WHAT TO DO: In your answer, give each entry again exactly as it appears.

SUPPLIED RECORDS:
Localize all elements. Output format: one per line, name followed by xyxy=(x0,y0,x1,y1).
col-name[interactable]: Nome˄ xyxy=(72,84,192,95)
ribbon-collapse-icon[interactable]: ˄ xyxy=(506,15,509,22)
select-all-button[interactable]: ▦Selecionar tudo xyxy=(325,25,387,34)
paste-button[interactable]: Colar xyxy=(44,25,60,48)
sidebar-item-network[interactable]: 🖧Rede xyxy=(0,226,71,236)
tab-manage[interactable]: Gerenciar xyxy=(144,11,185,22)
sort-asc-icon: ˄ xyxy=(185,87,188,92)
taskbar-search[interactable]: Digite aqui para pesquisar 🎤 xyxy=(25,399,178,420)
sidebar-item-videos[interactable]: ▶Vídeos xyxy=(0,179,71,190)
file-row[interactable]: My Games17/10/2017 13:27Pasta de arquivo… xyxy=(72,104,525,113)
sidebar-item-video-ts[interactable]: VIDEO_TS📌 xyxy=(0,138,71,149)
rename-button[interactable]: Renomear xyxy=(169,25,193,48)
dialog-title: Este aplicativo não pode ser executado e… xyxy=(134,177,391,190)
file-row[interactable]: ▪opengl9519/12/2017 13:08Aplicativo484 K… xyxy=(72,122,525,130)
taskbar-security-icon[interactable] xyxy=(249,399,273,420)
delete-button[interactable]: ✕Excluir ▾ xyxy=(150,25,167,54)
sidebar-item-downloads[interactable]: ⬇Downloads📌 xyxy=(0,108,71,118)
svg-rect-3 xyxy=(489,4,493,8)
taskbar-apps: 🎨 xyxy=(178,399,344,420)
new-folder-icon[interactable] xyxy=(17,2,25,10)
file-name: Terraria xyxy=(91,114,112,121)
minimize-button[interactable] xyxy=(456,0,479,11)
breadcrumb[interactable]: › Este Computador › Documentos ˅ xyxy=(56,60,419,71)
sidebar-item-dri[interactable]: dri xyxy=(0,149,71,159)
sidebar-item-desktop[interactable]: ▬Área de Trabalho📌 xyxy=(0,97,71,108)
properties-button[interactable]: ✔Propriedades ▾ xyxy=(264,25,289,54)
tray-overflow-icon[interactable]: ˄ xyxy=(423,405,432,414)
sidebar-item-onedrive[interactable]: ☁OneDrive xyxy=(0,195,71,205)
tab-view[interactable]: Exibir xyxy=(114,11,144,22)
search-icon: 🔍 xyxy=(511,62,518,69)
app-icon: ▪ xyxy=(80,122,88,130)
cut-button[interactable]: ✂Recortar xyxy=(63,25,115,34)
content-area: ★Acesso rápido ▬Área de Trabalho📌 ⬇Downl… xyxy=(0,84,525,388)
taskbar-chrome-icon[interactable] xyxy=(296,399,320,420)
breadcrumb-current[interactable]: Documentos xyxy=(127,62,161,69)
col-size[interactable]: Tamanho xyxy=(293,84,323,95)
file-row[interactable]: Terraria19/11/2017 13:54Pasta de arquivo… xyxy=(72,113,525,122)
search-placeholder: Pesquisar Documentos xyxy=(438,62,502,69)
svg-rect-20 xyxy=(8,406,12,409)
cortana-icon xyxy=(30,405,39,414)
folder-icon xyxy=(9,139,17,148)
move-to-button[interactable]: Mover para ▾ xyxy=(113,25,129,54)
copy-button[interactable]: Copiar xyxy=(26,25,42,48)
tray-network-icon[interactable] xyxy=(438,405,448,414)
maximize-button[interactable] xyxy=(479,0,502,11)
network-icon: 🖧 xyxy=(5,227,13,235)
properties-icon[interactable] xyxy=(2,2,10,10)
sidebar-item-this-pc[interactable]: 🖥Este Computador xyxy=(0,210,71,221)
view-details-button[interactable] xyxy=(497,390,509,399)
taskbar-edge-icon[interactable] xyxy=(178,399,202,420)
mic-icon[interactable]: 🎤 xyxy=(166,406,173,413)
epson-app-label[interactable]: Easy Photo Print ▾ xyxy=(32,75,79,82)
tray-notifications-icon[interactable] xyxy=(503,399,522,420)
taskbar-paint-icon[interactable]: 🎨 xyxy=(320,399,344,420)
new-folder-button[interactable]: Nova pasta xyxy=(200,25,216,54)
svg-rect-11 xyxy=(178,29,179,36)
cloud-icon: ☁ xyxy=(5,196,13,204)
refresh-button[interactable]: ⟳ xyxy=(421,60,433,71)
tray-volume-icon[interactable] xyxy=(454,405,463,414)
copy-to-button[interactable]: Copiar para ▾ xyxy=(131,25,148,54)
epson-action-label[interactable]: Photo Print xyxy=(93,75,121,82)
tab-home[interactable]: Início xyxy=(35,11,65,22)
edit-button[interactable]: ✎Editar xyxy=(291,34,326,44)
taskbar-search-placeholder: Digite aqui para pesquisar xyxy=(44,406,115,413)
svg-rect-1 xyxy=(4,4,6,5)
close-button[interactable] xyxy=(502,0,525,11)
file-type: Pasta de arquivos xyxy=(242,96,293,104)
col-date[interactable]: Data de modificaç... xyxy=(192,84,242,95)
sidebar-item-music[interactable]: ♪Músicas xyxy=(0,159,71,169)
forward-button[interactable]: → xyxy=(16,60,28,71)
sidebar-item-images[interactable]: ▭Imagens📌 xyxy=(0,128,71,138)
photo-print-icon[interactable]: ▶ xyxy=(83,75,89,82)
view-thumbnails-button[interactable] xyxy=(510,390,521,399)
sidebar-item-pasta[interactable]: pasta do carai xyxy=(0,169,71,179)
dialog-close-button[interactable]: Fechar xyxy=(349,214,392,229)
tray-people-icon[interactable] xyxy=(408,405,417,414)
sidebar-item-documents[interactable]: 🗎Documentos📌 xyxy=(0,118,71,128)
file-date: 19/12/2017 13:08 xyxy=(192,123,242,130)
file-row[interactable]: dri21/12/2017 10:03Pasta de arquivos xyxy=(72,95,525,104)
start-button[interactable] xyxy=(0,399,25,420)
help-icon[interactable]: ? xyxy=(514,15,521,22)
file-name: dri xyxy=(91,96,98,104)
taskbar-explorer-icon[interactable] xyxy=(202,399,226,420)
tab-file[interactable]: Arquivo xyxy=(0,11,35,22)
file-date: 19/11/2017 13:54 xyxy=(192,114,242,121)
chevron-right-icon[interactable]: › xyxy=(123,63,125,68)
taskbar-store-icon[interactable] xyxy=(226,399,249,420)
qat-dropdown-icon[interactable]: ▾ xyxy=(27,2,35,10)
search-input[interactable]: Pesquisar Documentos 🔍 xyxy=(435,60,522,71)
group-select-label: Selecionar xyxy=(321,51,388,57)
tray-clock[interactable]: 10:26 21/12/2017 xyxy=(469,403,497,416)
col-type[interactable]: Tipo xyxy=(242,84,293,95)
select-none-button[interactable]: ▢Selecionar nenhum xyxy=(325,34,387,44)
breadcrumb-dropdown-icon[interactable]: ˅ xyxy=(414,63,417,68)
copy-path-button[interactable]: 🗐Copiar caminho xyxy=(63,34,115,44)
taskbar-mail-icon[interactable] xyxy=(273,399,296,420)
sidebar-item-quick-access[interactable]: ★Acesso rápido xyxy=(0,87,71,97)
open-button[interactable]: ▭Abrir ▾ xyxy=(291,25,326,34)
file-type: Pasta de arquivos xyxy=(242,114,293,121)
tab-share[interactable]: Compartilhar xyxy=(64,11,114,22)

OUTPUT OF THE EXERCISE:
Localize all elements. Output format: one per line, name followed by xyxy=(x0,y0,x1,y1).
col-name[interactable]: Nome˄ xyxy=(72,84,192,95)
ribbon-collapse-icon[interactable]: ˄ xyxy=(506,15,509,22)
select-all-button[interactable]: ▦Selecionar tudo xyxy=(325,25,387,34)
paste-button[interactable]: Colar xyxy=(44,25,60,48)
sidebar-item-network[interactable]: 🖧Rede xyxy=(0,226,71,236)
tab-manage[interactable]: Gerenciar xyxy=(144,11,185,22)
sort-asc-icon: ˄ xyxy=(185,87,188,92)
taskbar-search[interactable]: Digite aqui para pesquisar 🎤 xyxy=(25,399,178,420)
sidebar-item-videos[interactable]: ▶Vídeos xyxy=(0,179,71,190)
file-row[interactable]: My Games17/10/2017 13:27Pasta de arquivo… xyxy=(72,104,525,113)
sidebar-item-video-ts[interactable]: VIDEO_TS📌 xyxy=(0,138,71,149)
rename-button[interactable]: Renomear xyxy=(169,25,193,48)
dialog-title: Este aplicativo não pode ser executado e… xyxy=(134,177,391,190)
file-row[interactable]: ▪opengl9519/12/2017 13:08Aplicativo484 K… xyxy=(72,122,525,130)
taskbar-security-icon[interactable] xyxy=(249,399,273,420)
delete-button[interactable]: ✕Excluir ▾ xyxy=(150,25,167,54)
sidebar-item-downloads[interactable]: ⬇Downloads📌 xyxy=(0,108,71,118)
svg-rect-3 xyxy=(489,4,493,8)
taskbar-apps: 🎨 xyxy=(178,399,344,420)
new-folder-icon[interactable] xyxy=(17,2,25,10)
file-name: Terraria xyxy=(91,114,112,121)
minimize-button[interactable] xyxy=(456,0,479,11)
breadcrumb[interactable]: › Este Computador › Documentos ˅ xyxy=(56,60,419,71)
sidebar-item-dri[interactable]: dri xyxy=(0,149,71,159)
sidebar-item-desktop[interactable]: ▬Área de Trabalho📌 xyxy=(0,97,71,108)
properties-button[interactable]: ✔Propriedades ▾ xyxy=(264,25,289,54)
tray-overflow-icon[interactable]: ˄ xyxy=(423,405,432,414)
sidebar-item-onedrive[interactable]: ☁OneDrive xyxy=(0,195,71,205)
tab-view[interactable]: Exibir xyxy=(114,11,144,22)
search-icon: 🔍 xyxy=(511,62,518,69)
app-icon: ▪ xyxy=(80,122,88,130)
cut-button[interactable]: ✂Recortar xyxy=(63,25,115,34)
content-area: ★Acesso rápido ▬Área de Trabalho📌 ⬇Downl… xyxy=(0,84,525,388)
taskbar-chrome-icon[interactable] xyxy=(296,399,320,420)
breadcrumb-current[interactable]: Documentos xyxy=(127,62,161,69)
col-size[interactable]: Tamanho xyxy=(293,84,323,95)
file-row[interactable]: Terraria19/11/2017 13:54Pasta de arquivo… xyxy=(72,113,525,122)
search-placeholder: Pesquisar Documentos xyxy=(438,62,502,69)
svg-rect-20 xyxy=(8,406,12,409)
cortana-icon xyxy=(30,405,39,414)
folder-icon xyxy=(9,139,17,148)
move-to-button[interactable]: Mover para ▾ xyxy=(113,25,129,54)
copy-button[interactable]: Copiar xyxy=(26,25,42,48)
tray-network-icon[interactable] xyxy=(438,405,448,414)
maximize-button[interactable] xyxy=(479,0,502,11)
network-icon: 🖧 xyxy=(5,227,13,235)
properties-icon[interactable] xyxy=(2,2,10,10)
sidebar-item-this-pc[interactable]: 🖥Este Computador xyxy=(0,210,71,221)
view-details-button[interactable] xyxy=(497,390,509,399)
taskbar-edge-icon[interactable] xyxy=(178,399,202,420)
mic-icon[interactable]: 🎤 xyxy=(166,406,173,413)
epson-app-label[interactable]: Easy Photo Print ▾ xyxy=(32,75,79,82)
tray-notifications-icon[interactable] xyxy=(503,399,522,420)
taskbar-paint-icon[interactable]: 🎨 xyxy=(320,399,344,420)
new-folder-button[interactable]: Nova pasta xyxy=(200,25,216,54)
svg-rect-11 xyxy=(178,29,179,36)
cloud-icon: ☁ xyxy=(5,196,13,204)
refresh-button[interactable]: ⟳ xyxy=(421,60,433,71)
tray-volume-icon[interactable] xyxy=(454,405,463,414)
copy-to-button[interactable]: Copiar para ▾ xyxy=(131,25,148,54)
epson-action-label[interactable]: Photo Print xyxy=(93,75,121,82)
tab-home[interactable]: Início xyxy=(35,11,65,22)
edit-button[interactable]: ✎Editar xyxy=(291,34,326,44)
taskbar-search-placeholder: Digite aqui para pesquisar xyxy=(44,406,115,413)
svg-rect-1 xyxy=(4,4,6,5)
close-button[interactable] xyxy=(502,0,525,11)
file-type: Pasta de arquivos xyxy=(242,96,293,104)
col-date[interactable]: Data de modificaç... xyxy=(192,84,242,95)
sidebar-item-music[interactable]: ♪Músicas xyxy=(0,159,71,169)
forward-button[interactable]: → xyxy=(16,60,28,71)
sidebar-item-images[interactable]: ▭Imagens📌 xyxy=(0,128,71,138)
photo-print-icon[interactable]: ▶ xyxy=(83,75,89,82)
view-thumbnails-button[interactable] xyxy=(510,390,521,399)
sidebar-item-pasta[interactable]: pasta do carai xyxy=(0,169,71,179)
dialog-close-button[interactable]: Fechar xyxy=(349,214,392,229)
tray-people-icon[interactable] xyxy=(408,405,417,414)
sidebar-item-documents[interactable]: 🗎Documentos📌 xyxy=(0,118,71,128)
file-date: 19/12/2017 13:08 xyxy=(192,123,242,130)
file-row[interactable]: dri21/12/2017 10:03Pasta de arquivos xyxy=(72,95,525,104)
start-button[interactable] xyxy=(0,399,25,420)
help-icon[interactable]: ? xyxy=(514,15,521,22)
file-name: dri xyxy=(91,96,98,104)
taskbar-explorer-icon[interactable] xyxy=(202,399,226,420)
tab-file[interactable]: Arquivo xyxy=(0,11,35,22)
file-date: 19/11/2017 13:54 xyxy=(192,114,242,121)
chevron-right-icon[interactable]: › xyxy=(123,63,125,68)
taskbar-store-icon[interactable] xyxy=(226,399,249,420)
qat-dropdown-icon[interactable]: ▾ xyxy=(27,2,35,10)
search-input[interactable]: Pesquisar Documentos 🔍 xyxy=(435,60,522,71)
group-select-label: Selecionar xyxy=(321,51,388,57)
tray-clock[interactable]: 10:26 21/12/2017 xyxy=(469,403,497,416)
col-type[interactable]: Tipo xyxy=(242,84,293,95)
select-none-button[interactable]: ▢Selecionar nenhum xyxy=(325,34,387,44)
breadcrumb-dropdown-icon[interactable]: ˅ xyxy=(414,63,417,68)
copy-path-button[interactable]: 🗐Copiar caminho xyxy=(63,34,115,44)
taskbar-mail-icon[interactable] xyxy=(273,399,296,420)
sidebar-item-quick-access[interactable]: ★Acesso rápido xyxy=(0,87,71,97)
open-button[interactable]: ▭Abrir ▾ xyxy=(291,25,326,34)
file-type: Pasta de arquivos xyxy=(242,114,293,121)
tab-share[interactable]: Compartilhar xyxy=(64,11,114,22)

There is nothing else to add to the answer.